How to support Non-English Language Documents in search and text analysis?

Posted on February 12, 2010


Many language dependencies need to be addressed when text- analysis technology is applied to non-English languages.

 First, basic low-level character encoding differences can have huge impact on the general searchability of data: where English is often represented in basic ASCII, ANSI, or UTF-8, foreign languages can us a variety of different code-pages and UNICODE (UTF-16), which all map characters differently. Before a particular language’s archive can be full-text indexed and processed, a 100% matching character mapping process must be performed. Because this process may change from file to file, and may also be different for different electronic file formats, this exercise can be significant and labour intensive. In fact, words that contain such language-specific special characters such as ñ, Ǽ, ç, or ß (and there are hundreds more of such characters) will not be recognized at all.

 Next, the language needs to be recognized and the files need to be tagged with the proper language identifications. For electronic files that contain text that is derived from an optical character recognition (OCR) process or for data that needs to be OCR-ed, this process can be extra complicated.

 Straightforward text-analysis applications use regular expressions, dictionaries (of entities) or simple statistics (often Bayesian or Hidden Markov Models) that are all depending heavily on knowledge of the underlying language. For instance, many regular expressions use US phone number or US postal address conventions, and these structures will not work in other countries or in other languages. Also, regular expressions used by text analysis software often presume words that start with capitals to be named entities, which is not the case with German. Another example is the fact that in languages such as German and Dutch, words can be concatenated to new words, which is never anticipated by English text analysis tools. More examples of linguistic structures exist that are cannot be handled by many US-developed text analysis tools.

 In order to recognize the start and end of named entities and to resolve anaphora and co-references, more advanced text analysis approaches tag words in sentences with Part-of-Speech techniques. These natural language processing techniques depend completely on lexicons and on morphological, statistical and grammatical knowledge of the underlying language. Without extensive knowledge of a particular language, none of the developed text analysis tools will work at all.

 A few text analysis and text-analytics solutions exist that provide real coverage for languages other than English. Due to large investments by the US government, languages such as Arabic, Farsi, Urdu, Somali, Chinese and Russian are often well covered, but German, Spanish, French, Dutch and Scandinavian languages are almost always not fully supported. These limitations need to be taken into account when applying text analysis technology in international cases.


ZyLAB’s text analysis supports multiple languages, which is critical when investigations go global and incorporate collections of information in various languages. ZyLAB reconciles differences in character sets and words, but it also makes intensive use of statistics and the linguistic properties (i.e., conjugation, grammar, senses or meanings) of a language. Basic text mining technology is available for more than 400 languages. For 40 of them  ZyLAB provides deep linguistic analysis for the most challenging disambiguation and processing requirements.

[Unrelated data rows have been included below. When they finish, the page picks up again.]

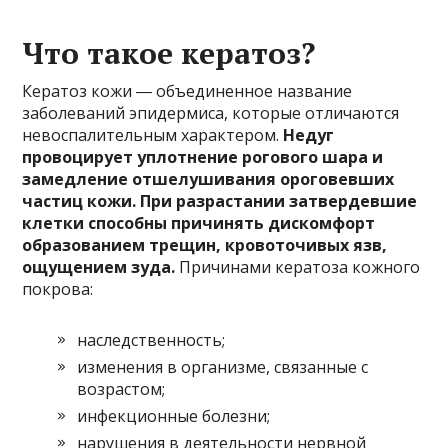
Что такое кератоз?
Кератоз кожи ― объединенное название
заболеваний эпидермиса, которые отличаются
невоспалительным характером.
Недуг
провоцирует уплотнение рогового шара и
замедление отшелушивания ороговевших
частиц кожи. При разрастании затвердевшие
клетки способны причинять дискомфорт
образованием трещин, кровоточивых язв,
ощущением зуда.
Причинами кератоза кожного
покрова:
наследственность;
изменения в организме, связанные с
возрастом;
инфекционные болезни;
нарушения в деятельности нервной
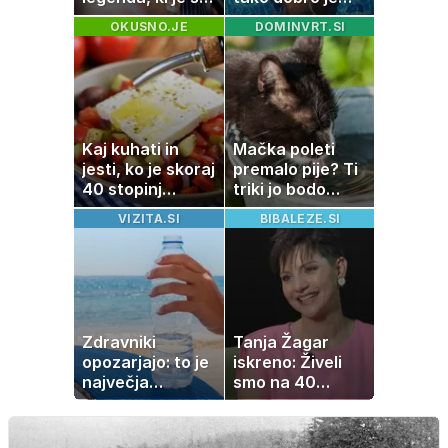
svojimi pesmimi
videti znana
OKUSNO.JE
DOMINVRT.SI
zaznamovala
Slovenka
Italijo
Kaj kuhati in
Mačka poleti
jesti, ko je skoraj
premalo pije? Ti
40 stopinj
triki jo bodo
Celzija: 5 kosil
spodbudili, da
VIZITA.SI
BIBALEZE.SI
brez prižiganja
zaužije več vode
pečice
Zdravniki
Tanja Žagar
opozarjajo: to je
iskreno: Živeli
največja
smo na 40
napaka, ki jo
kvadratih, a
ljudje delajo med
imela sem vse,
vročino
kar otrok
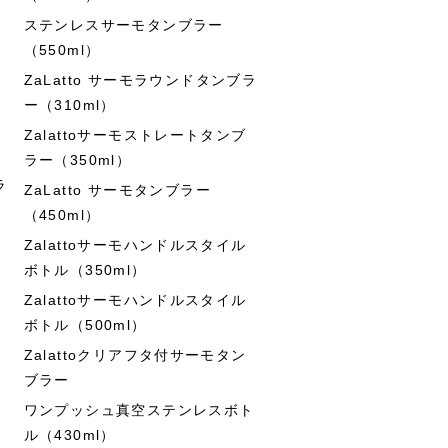
ステンレスサーモタンブラー
（550ml）
ZaLatto サーモラウンドタンブラ
ー（310ml）
Zalattoサーモストレートタンブ
ラー（350ml）
ラ
ZaLatto サーモタンブラー
（450ml）
Zalattoサーモハンドルスタイル
ボトル（350ml）
Zalattoサーモハンドルスタイル
ボトル（500ml）
Zalattoクリアフタ付サーモタン
ブラー
ワンプッシュ真空ステンレスボト
ル（430ml）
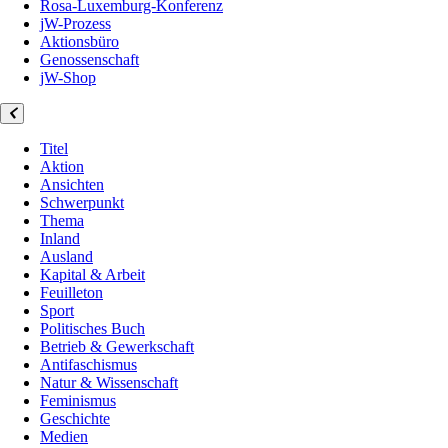
Rosa-Luxemburg-Konferenz
jW-Prozess
Aktionsbüro
Genossenschaft
jW-Shop
Titel
Aktion
Ansichten
Schwerpunkt
Thema
Inland
Ausland
Kapital & Arbeit
Feuilleton
Sport
Politisches Buch
Betrieb & Gewerkschaft
Antifaschismus
Natur & Wissenschaft
Feminismus
Geschichte
Medien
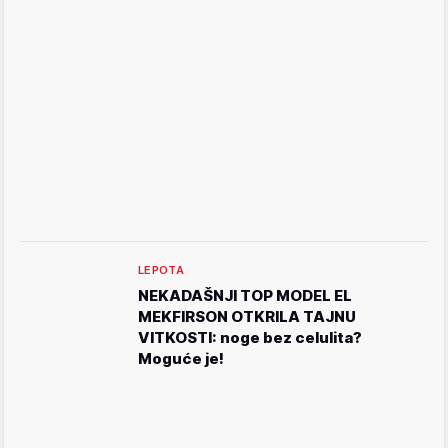
LEPOTA
NEKADAŠNJI TOP MODEL EL
MEKFIRSON OTKRILA TAJNU
VITKOSTI: noge bez celulita?
Moguće je!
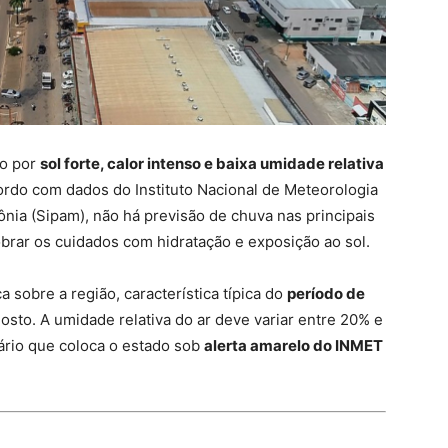
do por
sol forte, calor intenso e baixa umidade relativa
rdo com dados do Instituto Nacional de Meteorologia
ia (Sipam), não há previsão de chuva nas principais
brar os cuidados com hidratação e exposição ao sol.
sobre a região, característica típica do
período de
gosto. A umidade relativa do ar deve variar entre 20% e
ário que coloca o estado sob
alerta amarelo do INMET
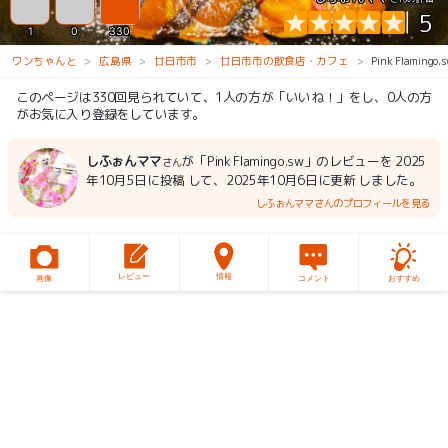
5
1
0
330
ワンちゃんと
広島県
廿日市市
廿日市市の飲食店・カフェ
Pink Flamingo.
このページは330回見られていて、1人の方が「いいね！」をし、0人の方
がお気に入り登録をしています。
しふぉんママ
が「Pink Flamingo.sw」のレビューを 2025
さん
年10月5日に投稿 して、2025年10月6日に更新 しました。
しふぉんママさんのプロフィールを見る
レビュー
情報
画像
コメント
おすすめ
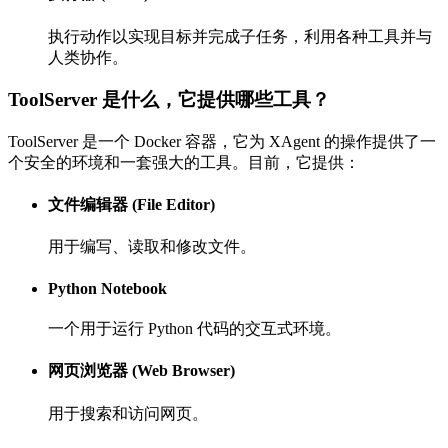
执行动作以实现目标并完成子任务，利用各种工具并与
人类协作。
ToolServer 是什么，它提供哪些工具？
ToolServer 是一个 Docker 容器，它为 XAgent 的操作提供了一
个安全的环境和一套强大的工具。目前，它提供：
文件编辑器 (File Editor)
用于编写、读取和修改文件。
Python Notebook
一个用于运行 Python 代码的交互式环境。
网页浏览器 (Web Browser)
用于搜索和访问网页。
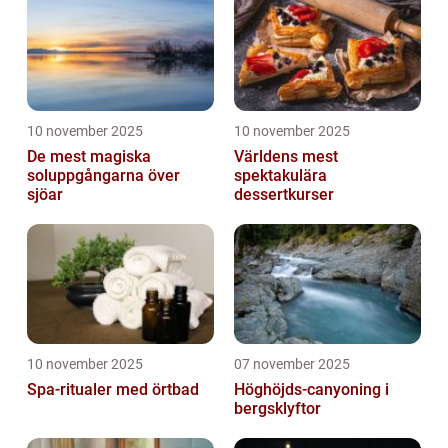
10 november 2025
10 november 2025
De mest magiska
Världens mest
soluppgångarna över
spektakulära
sjöar
dessertkurser
10 november 2025
07 november 2025
Spa-ritualer med örtbad
Höghöjds-canyoning i
bergsklyftor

In addition to this, ZyLAB offers product interfaces in twenty languages, including German, French, Dutch, Spanish, Portuguese, Italian, Swedish, Finnish, Polish, Arabic, Farsi, and Khmer. Nowadays, over 400 languages are supported by ZyLAB’s recognition and full-text indexing technology, including all Western-European, Eastern-European, Russian, Chinese, Japanese, Arabic, Farsi African, Asian and most regional indigenous languages. Automatic language recognition, along with voting between different OCR engines, simplifies the OCR process and yields optimal OCR results in multi-lingual environments. ZyLAB can full-text index any language that can be represented in UNICODE characters.